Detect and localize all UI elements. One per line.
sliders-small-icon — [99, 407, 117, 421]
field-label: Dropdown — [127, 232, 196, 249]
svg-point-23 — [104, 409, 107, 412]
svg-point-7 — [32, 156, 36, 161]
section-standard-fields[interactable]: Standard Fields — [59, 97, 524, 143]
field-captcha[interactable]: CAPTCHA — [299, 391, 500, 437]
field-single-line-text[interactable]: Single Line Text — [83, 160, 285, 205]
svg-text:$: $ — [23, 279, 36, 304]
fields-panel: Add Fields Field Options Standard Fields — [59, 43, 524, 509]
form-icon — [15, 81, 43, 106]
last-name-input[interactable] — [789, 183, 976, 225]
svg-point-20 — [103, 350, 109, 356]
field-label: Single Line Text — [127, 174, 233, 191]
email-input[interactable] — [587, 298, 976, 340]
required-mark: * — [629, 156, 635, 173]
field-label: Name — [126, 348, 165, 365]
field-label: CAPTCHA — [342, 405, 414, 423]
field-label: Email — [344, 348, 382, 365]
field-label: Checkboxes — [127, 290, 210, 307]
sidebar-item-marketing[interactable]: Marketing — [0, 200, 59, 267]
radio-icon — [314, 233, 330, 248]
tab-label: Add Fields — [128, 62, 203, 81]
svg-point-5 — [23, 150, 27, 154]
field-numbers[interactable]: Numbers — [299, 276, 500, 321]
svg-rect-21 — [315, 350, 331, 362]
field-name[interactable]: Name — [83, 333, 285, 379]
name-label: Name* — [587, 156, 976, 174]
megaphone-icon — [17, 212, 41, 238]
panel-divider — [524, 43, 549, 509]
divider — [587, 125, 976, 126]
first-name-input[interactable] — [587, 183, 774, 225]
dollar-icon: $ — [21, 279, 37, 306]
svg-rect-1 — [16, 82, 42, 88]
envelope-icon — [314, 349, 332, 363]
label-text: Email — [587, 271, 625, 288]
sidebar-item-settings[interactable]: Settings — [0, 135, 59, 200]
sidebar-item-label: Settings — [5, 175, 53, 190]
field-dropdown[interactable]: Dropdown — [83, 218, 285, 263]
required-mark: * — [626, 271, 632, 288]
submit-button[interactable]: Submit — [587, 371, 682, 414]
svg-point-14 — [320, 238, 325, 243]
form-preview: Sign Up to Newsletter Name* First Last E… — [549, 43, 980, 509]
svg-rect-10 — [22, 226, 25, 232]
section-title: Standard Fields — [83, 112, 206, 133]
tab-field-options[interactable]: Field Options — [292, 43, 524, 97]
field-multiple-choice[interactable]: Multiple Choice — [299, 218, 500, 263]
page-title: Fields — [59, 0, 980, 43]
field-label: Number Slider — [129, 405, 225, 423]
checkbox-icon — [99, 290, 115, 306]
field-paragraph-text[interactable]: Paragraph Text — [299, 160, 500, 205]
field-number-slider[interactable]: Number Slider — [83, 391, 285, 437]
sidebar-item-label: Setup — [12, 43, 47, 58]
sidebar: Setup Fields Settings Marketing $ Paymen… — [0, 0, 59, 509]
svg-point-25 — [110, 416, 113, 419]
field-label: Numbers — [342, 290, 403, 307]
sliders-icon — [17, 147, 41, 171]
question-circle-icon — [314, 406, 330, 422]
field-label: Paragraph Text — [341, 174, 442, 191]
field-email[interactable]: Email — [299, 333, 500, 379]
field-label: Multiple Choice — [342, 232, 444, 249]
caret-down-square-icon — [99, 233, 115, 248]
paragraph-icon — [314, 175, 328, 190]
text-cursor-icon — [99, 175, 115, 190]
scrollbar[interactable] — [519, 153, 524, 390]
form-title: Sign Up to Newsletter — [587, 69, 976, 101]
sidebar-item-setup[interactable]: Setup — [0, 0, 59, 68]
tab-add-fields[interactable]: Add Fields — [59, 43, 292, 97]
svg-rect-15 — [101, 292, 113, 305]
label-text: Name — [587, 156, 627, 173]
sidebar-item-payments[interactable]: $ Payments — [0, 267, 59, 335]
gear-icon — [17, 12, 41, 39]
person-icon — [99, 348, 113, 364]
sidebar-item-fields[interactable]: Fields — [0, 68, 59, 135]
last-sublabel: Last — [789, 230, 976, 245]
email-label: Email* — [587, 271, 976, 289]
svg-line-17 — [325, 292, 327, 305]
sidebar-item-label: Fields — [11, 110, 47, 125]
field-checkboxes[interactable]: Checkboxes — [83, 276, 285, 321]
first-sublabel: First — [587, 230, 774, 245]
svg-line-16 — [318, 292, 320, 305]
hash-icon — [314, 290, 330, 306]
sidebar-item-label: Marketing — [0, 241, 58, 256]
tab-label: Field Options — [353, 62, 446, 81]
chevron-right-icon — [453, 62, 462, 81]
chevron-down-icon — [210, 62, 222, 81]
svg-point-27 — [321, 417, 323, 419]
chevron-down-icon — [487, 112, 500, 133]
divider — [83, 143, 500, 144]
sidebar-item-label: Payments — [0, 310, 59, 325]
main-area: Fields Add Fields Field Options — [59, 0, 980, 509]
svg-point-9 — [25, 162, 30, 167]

================

Exercise: Scan the entries above for the word "Multiple", then copy every line in which it occurs.

Task answer:
field-multiple-choice[interactable]: Multiple Choice — [299, 218, 500, 263]
field-label: Multiple Choice — [342, 232, 444, 249]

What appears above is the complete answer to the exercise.